The Adagio sostenuto (slowly, sustained) begins more as a thoughtful dialogue between the woodwinds—the flute, the clarinet—and the soloist. It’s almost played at a walking speed, an ambling speed. It’s slow, but it’s not too leisurely, and it’s not saccharine either. There is a tension beneath it all. Again, only ever having been a “fairly okay” pianist, I have to say this part feels hard. Every emotion in the world is squished into this concerto. When the melody around the 5:00 mark begins, it almost feels as if the piano has broken out from the orchestra to reclaim the narrative of its own right. It sets the tone, the pace. Of course, that’s how a concerto works, but you know what I mean. Emotionally. It pushes through, and it pulls the orchestra along with it. I felt immense whiplash around the 7:37 mark as the piano trickles back and forth beneath the languid strings. Rather than the strings buzzing beneath the soloist, roles are reversed, like the world’s been turned upside down. That’s what’s so incredible about this concerto: it’s impossible to grasp onto for an extended period.

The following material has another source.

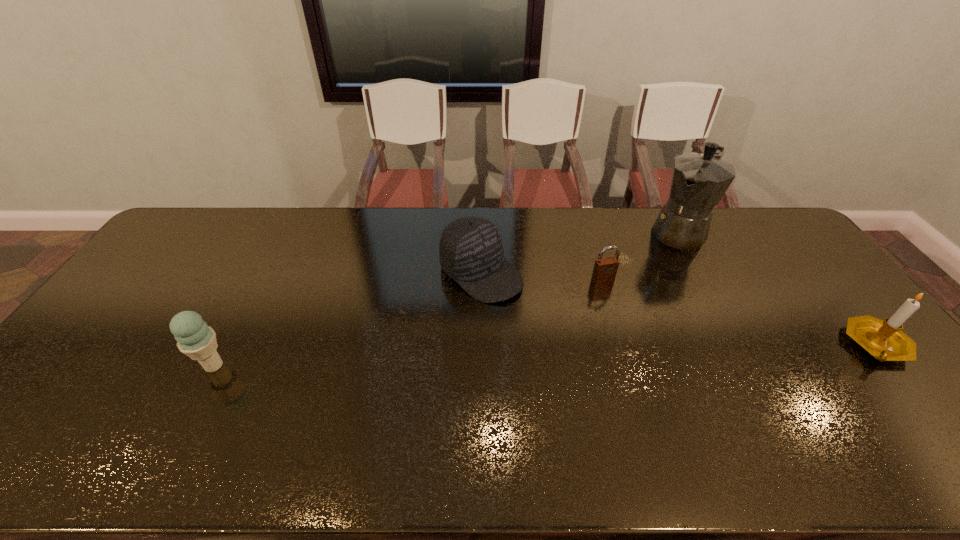 Locate an element on the screen. vacant space on the desktop that is between the ice cream and the rightmost object and is positioned on the front-facing side of the shortest object is located at coordinates (647, 352).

The final movement, the Allegro scherzando, is a furiously interesting piece of music. If you thought the concerto was difficult to keep ahold of before, this is where it really goes off the rails in the most wonderful way. It’s hard for me not to think of Rachmaninoff shedding his depression and his addictions, even if only temporarily, in order to cobble together this concerto. It has all the dizzying nature of recovery and rebirth—a scattered energy that works so achingly to prove itself cohesive. That’s not to say the concerto isn’t cohesive; the more I listen to it the more it becomes a whole instead of favorite parts. But still. In the final few moments of it, I felt such a glorious rush. My face got hot, I was sweating, I realized I never took off my coat.